I’ve used the smartctl cmd to check for any errors in the hard drive itself and it says there is none. But this is also my first SSD and am unfamiliar with all of their in’s and out’s. Here is that output.
sudo smartctl -i -a /dev/nvme0n1p3
[sudo] password for debian:
smartctl 7.3 2022-02-28 r5338 [x86_64-linux-6.1.0-30-amd64] (local build)
Copyright (C) 2002-22, Bruce Allen, Christian Franke, www.smartmontools.org
=== START OF INFORMATION SECTION ===
Model Number: Samsung SSD 990 PRO with Heatsink 4TB
Serial Number: S7DSNJ0X501917B
Firmware Version: 4B2QJXD7
PCI Vendor/Subsystem ID: 0x144d
IEEE OUI Identifier: 0x002538
Total NVM Capacity: 4,000,787,030,016 [4.00 TB]

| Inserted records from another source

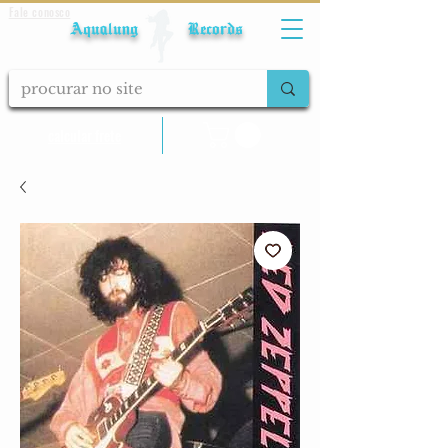
Fale conosco
Aqualung Records
calcular frete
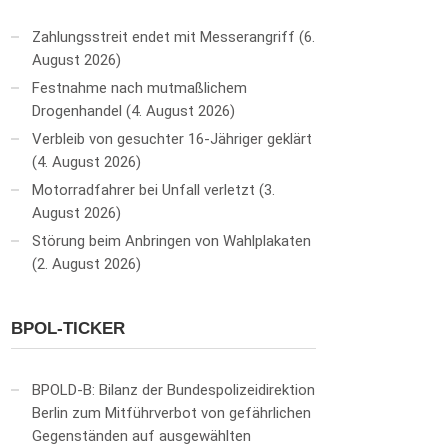
Zahlungsstreit endet mit Messerangriff
6.
August 2026
Festnahme nach mutmaßlichem
Drogenhandel
4. August 2026
Verbleib von gesuchter 16-Jähriger geklärt
4. August 2026
Motorradfahrer bei Unfall verletzt
3.
August 2026
Störung beim Anbringen von Wahlplakaten
2. August 2026
BPOL-TICKER
BPOLD-B: Bilanz der Bundespolizeidirektion
Berlin zum Mitführverbot von gefährlichen
Gegenständen auf ausgewählten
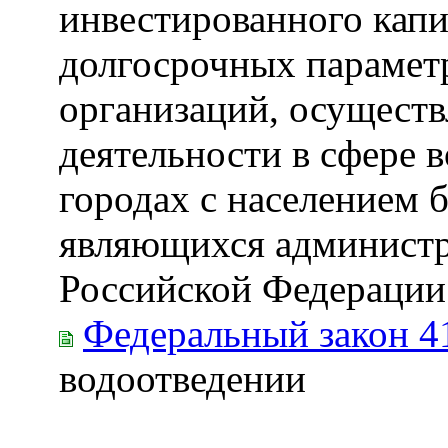
инвестированного капи
долгосрочных парамет
организаций, осущест
деятельности в сфере 
городах с населением б
являющихся администр
Российской Федерации
Федеральный закон 4
водоотведении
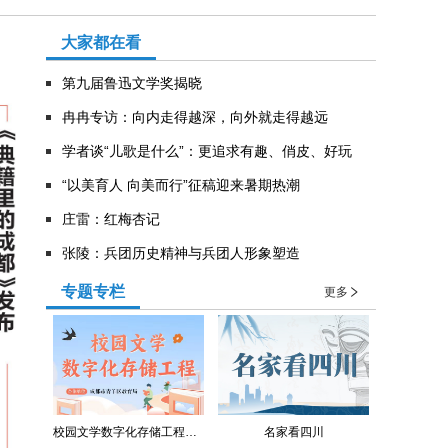
大家都在看
第九届鲁迅文学奖揭晓
冉冉专访：向内走得越深，向外就走得越远
学者谈“儿歌是什么”：更追求有趣、俏皮、好玩
“以美育人 向美而行”征稿迎来暑期热潮
庄雷：红梅杏记
张陵：兵团历史精神与兵团人形象塑造
专题专栏
更多
校园文学数字化存储工程（青羊区教育局）
名家看四川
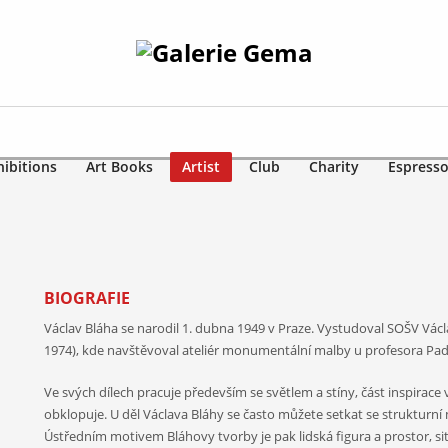
hibitions
Art Books
Artist
Club
Charity
Espresso
BIOGRAFIE
Václav Bláha se narodil 1. dubna 1949 v Praze. Vystudoval SOŠV Vác
1974), kde navštěvoval ateliér monumentální malby u profesora Pade
Ve svých dílech pracuje především se světlem a stíny, část inspirace 
obklopuje. U děl Václava Bláhy se často můžete setkat se strukturní 
Ústředním motivem Bláhovy tvorby je pak lidská figura a prostor, si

Unallocated NVM Capacity: 0
Controller ID: 1
NVMe Version: 2.0
Number of Namespaces: 1
Namespace 1 Size/Capacity: 4,000,787,030,016 [4.00 TB]
Namespace 1 Utilization: 708,399,677,440 [708 GB]
Namespace 1 Formatted LBA Size: 512
Namespace 1 IEEE EUI-64: 002538 4541402bb7
Local Time is: Sun Jan 26 09:14:38 2025 MST
Firmware Updates (0x16): 3 Slots, no Reset required
Optional Admin Commands (0x0017): Security Format Frmw_DL Self_Test
Optional NVM Commands (0x0055): Comp DS_Mngmt Sav/Sel_Feat Timestmp
Log Page Attributes (0x2f): S/H_per_NS Cmd_Eff_Lg Ext_Get_Lg Telmtry_Lg *Other*
Maximum Data Transfer Size: 512 Pages
Warning Comp. Temp. Threshold: 82 Celsius
Critical Comp. Temp. Threshold: 85 Celsius
Supported Power States
St Op Max Active Idle RL RT WL WT Ent_Lat Ex_Lat
0 + 9.39W - - 0 0 0 0 0 0
1 + 9.39W - - 1 1 1 1 0 0
2 + 9.39W - - 2 2 2 2 0 0
3 - 0.0400W - - 3 3 3 3 4200 2700
4 - 0.0050W - - 4 4 4 4 500 21800
Supported LBA Sizes (NSID 0x1)
Id Fmt Data Metadt Rel_Perf
0 + 512 0 0
=== START OF SMART DATA SECTION ===
SMART overall-health self-assessment test result: PASSED
SMART/Health Information (NVMe Log 0x02)
Critical Warning: 0x00
Temperature: 29 Celsius
Available Spare: 100%
Available Spare Threshold: 10%
Percentage Used: 0%
Data Units Read: 2,396,866 [1.22 TB]
Data Units Written: 12,371,742 [6.33 TB]
Host Read Commands: 18,084,801
Host Write Commands: 480,395,870
Controller Busy Time: 774
Power Cycles: 28
Power On Hours: 1,613
Unsafe Shutdowns: 20
Media and Data Integrity Errors: 0
Error Information Log Entries: 17
Warning Comp. Temperature Time: 0
Critical Comp. Temperature Time: 0
Temperature Sensor 1: 29 Celsius
Temperature Sensor 2: 32 Celsius
Error Information (NVMe Log 0x01, 16 of 64 entries)
No Errors Logged
Thank you for any help you can provide.